Psychology: The Bystander EffectOverview
This 11-minute video introduces students to the theory of the bystander effect, including a discussion of the killing in 1964 of Kitty Genovese that spurred John Darley and Bibb Latane to design research that validated the theory. The video shows students how the bystander effect can be used to explain and possibly prevent situations in which bystanders fail to report violence they have witnessed online. Useful for any lesson that introduces the bystander effect or explores the connections between social psychology and social media, the video also presents recently discovered facts that have called into question the established narrative around Ms. Genovese’s death.
This video contains discussion of sexual assault, footage of streetfights and video captured after a police shooting.
- How the killing of Kitty Genovese in 1964 gave rise to the concept of the bystander effect, and how newly uncovered facts have called into question the original narrative that surrounded the case.
- How social psychologists used experimental research to test the theory of the bystander effect.
- How the bystander effect can be used to explain why viewers of violent online videos don’t report what they witness, and how knowledge of the bystander effect might be used to develop solutions to this problem.
- Cultural and Social Change
- The Media
- Social Media
- 1960s America
- The Postwar Era (1945-1980)
- 21st Century
Introducing the Lesson
The failure of bystanders to report violence being livestreamed across social media is often blamed on the medium itself, but two social psychologists came up with a better explanation more than 50 years ago.

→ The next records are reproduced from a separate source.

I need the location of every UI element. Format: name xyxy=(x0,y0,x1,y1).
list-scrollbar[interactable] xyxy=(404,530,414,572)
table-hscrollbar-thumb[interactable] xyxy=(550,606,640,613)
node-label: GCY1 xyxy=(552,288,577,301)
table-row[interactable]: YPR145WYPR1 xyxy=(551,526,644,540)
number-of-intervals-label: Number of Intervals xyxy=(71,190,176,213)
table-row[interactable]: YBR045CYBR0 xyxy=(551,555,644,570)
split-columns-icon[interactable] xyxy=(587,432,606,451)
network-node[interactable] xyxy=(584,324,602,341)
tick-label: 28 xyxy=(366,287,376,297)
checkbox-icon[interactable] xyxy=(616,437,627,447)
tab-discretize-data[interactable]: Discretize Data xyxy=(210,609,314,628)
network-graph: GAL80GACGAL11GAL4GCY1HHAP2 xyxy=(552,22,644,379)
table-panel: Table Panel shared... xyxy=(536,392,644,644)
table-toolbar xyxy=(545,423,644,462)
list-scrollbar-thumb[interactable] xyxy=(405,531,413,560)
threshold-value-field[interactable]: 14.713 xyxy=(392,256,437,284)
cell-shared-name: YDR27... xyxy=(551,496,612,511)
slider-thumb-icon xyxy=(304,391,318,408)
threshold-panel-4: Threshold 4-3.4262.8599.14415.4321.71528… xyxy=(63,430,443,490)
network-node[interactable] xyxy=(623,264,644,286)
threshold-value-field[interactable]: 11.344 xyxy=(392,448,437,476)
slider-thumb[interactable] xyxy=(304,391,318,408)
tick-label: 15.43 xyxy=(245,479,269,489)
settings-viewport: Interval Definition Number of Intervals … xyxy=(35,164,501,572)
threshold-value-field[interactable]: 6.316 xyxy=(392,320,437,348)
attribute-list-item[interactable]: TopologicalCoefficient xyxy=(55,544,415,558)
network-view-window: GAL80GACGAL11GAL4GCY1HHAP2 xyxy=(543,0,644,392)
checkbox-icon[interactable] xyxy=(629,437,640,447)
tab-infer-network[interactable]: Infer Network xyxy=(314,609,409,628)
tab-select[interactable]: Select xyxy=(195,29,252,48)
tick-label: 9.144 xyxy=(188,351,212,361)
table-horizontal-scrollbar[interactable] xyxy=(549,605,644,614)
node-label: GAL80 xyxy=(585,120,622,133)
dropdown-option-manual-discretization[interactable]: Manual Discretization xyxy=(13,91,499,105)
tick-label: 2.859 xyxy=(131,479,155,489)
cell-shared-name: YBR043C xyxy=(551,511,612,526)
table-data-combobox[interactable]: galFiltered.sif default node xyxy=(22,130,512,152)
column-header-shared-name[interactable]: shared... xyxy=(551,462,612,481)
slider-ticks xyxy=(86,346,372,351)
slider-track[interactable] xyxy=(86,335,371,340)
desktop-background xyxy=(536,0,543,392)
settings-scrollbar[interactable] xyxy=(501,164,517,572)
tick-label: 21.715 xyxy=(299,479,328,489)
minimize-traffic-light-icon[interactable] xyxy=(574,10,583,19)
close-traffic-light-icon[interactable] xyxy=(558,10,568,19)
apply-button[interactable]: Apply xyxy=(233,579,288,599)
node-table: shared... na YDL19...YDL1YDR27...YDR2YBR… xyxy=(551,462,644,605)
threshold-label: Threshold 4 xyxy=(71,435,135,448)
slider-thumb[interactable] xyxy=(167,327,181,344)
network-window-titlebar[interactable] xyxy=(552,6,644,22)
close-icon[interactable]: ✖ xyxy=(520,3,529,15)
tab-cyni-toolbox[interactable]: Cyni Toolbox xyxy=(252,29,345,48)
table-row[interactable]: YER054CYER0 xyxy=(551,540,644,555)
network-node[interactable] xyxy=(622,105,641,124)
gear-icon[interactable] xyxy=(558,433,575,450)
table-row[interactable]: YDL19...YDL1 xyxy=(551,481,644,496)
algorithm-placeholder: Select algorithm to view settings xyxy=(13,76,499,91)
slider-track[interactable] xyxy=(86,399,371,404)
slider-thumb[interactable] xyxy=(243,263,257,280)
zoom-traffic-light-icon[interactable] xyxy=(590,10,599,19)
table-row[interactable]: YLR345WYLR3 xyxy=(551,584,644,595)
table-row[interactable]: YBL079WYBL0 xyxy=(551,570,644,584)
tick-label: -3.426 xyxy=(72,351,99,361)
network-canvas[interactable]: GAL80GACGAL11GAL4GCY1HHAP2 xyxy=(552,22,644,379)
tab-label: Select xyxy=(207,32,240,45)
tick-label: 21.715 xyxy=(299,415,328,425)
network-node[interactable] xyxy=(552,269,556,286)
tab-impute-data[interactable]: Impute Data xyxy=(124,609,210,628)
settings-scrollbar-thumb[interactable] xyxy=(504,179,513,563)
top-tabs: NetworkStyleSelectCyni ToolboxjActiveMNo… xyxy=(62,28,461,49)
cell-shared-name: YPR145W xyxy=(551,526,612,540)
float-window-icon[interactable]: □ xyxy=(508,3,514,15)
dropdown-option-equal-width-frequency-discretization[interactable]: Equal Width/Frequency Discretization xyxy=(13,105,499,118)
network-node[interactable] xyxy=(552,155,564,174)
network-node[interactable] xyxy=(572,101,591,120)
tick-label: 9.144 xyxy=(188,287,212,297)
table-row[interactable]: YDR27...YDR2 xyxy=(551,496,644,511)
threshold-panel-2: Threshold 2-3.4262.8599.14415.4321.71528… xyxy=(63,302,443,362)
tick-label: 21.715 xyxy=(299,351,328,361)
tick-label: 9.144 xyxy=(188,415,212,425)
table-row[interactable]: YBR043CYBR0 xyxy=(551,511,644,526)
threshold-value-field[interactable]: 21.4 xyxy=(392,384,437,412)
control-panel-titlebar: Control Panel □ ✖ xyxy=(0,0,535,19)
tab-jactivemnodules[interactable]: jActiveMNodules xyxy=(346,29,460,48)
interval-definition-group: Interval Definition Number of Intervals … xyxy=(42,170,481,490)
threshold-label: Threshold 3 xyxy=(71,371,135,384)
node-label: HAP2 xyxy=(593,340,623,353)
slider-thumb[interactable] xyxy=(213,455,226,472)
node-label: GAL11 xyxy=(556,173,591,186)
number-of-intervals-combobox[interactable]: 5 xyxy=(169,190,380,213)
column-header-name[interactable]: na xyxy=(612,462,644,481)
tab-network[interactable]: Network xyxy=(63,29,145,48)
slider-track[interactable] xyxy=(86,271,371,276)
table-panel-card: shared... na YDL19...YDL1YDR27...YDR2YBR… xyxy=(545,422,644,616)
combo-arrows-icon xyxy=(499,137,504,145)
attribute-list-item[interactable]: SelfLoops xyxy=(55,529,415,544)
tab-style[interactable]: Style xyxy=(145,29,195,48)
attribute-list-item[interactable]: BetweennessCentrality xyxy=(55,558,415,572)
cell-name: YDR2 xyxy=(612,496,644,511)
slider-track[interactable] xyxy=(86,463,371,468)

In the 1960s, John Darley and Bibb Latane were fascinated by the killing of Kitty Genovese in the Kew Gardens neighborhood of Queens. One night in March 1964, Ms. Genovese, 28, was sexually assaulted and stabbed to death while she was on her way home from work. There were reports that some 38 witnesses did nothing to stop the killing.
That, at least, was the front-page story in The New York Times two weeks after the crime. The apparent apathy and moral inaction of so many law-abiding citizens sent shock waves across the nation.
Darley and Latane wondered if there was more to the story. They conducted a series of experiments that led them to discover the bystander effect, the theory that the more witnesses to an event, the less likely it is that any one of them will intervene, in the expectation that someone else has already responded, or will.
Over the years, evidence has emerged that the Times story was innacurate. Two neighbors had, in fact, called the police. While dozens of people nearby heard Ms. Genovese’s screams, only a few saw the attack take place.
But the bystander effect has held up in other experiments and is still covered in textbooks, continuing to provide a critical insight into human behavior in the digital age.
- How did the Kitty Genovese case inspire Darley and Latane to develop the theory of the bystander effect?
- How did Darley and Latane design their experiment? What did it reveal?
- What newly uncovered facts have challenged the established narrative surrounding the Kitty Genovese case?
- How did Facebook respond to digital bystanders making and watching violent videos on its platform?
- If a fellow student were livestreaming a fight in which several students were attacking another, and you saw that 100 people were watching the video, what would you do? Is there a difference between how we’d like to answer this question, and what the research seems to indicate about how we’re most likely to behave?
- Why are people less likely to report an act of violence if they believe that many other people are witnessing the violence? What does that teach us about the psychology of responsibility and morality?
- How can social media platforms be redesigned to work against the tendencies of the bystander effect?
- Newly discovered facts have challenged some elements of the story about the night Kitty Genovese was killed. Should these facts cause us to question the validity of the experimental research that led to the creation of the bystander effect? What does this teach us about the research process?
Describe how biological, psychological, and sociocultural factors influence behavior.
2.2 Describe the effects of others’ presence on individuals’ behavior.
Skill 1.B: Explain behavior in authentic context.